< < < Date > > > | < < < Thread > > >

FW: a violent revolution?

by Elson

20 November 1999 18:36 UTC


A World Party should absolutely not have "violent revolution" or "violence"
as one of its guiding principles.  Beyond that, we are fantasizing about
practical praxis.

Let me explain.  People talk of "revolution," but what do they mean?
Hitherto it has meant seizure of the reigns of power of a state or a bloc of
states.  Assuming this is not what people have in mind when they speak of
"revolution," it is quite unclear just what they do have in mind.  Seizure
of the UN?  Please!

Further, I don't think there is much convincing evidence that would lead one
to such iron clad conclusions (and questionable logic) that "Unless we truly
have entered a New Age, there will be violent revolution."   The possibility
that future wars will simply be bipolar conflicts between conservatives and
truly progressive groups is unlikely.  Given the existing and possible
divisions by race, ethnicity, nationality, region, core-periphery, etc., one
would not expect that the developing systemic contradictions will result in
a bipolar-polar opposition between progressives and conservatives.
Certainly the cold-war was not of such character, nor were many (not all) of
the leftist guerilla movements in the periphery.

To be sure, there is much likely hood that wars will erupt.  Rosenthall, for
example, makes an interesting and compelling comparison between post-war
Germany and post cold-war Russia.  The possibility of civil wars within
Russia, with a pro-West faction supported by the US, Europe, and Japan
against a reactionary-fascist faction, and BOTH sides suppressing leftist
movements, seems more like what we can expect -- just as occurred in the
Iranian Revolution and the Gulf War.  More discussion on the trajectories of
systemic collapse along these lines would be useful.
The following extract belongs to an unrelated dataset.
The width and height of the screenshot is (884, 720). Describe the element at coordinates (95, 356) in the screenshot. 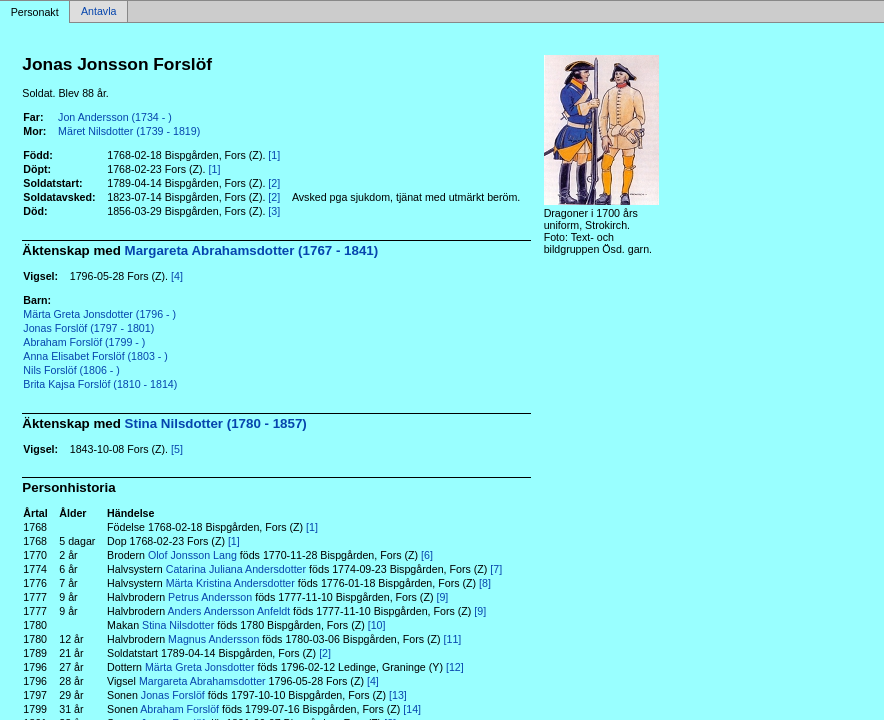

If we cannot expect bipolar struggles, but rather multi-polar conflicts
among the powers that be, then it seems more likely that the left has to
create a family of oppositions spanning the divisions fighting against the
conservatives of each side.  Is this not what a WP could become?  Can this
family of struggles ever seize power?  The power of what?  And would it
really want to?  Or would it prefer to simply create enough social pressure
for the creation of the kind of lasting changes at the systemic level that
would realize a far more equitable world?

All this makes the issue of violence a moot one.  If, hypothetically, a
difficult situation arose, such as a war(s) among certain semi-peripheral
cum core areas, then members of the WP and other progressive groups
presumably would collectively decide a course of action over whether to
react with violence to violence.  This is the practical issue regarding the
use of violence -- as opposed to the issue of a founding principle.  It's
purely hypothetical whereas founding principles should not be.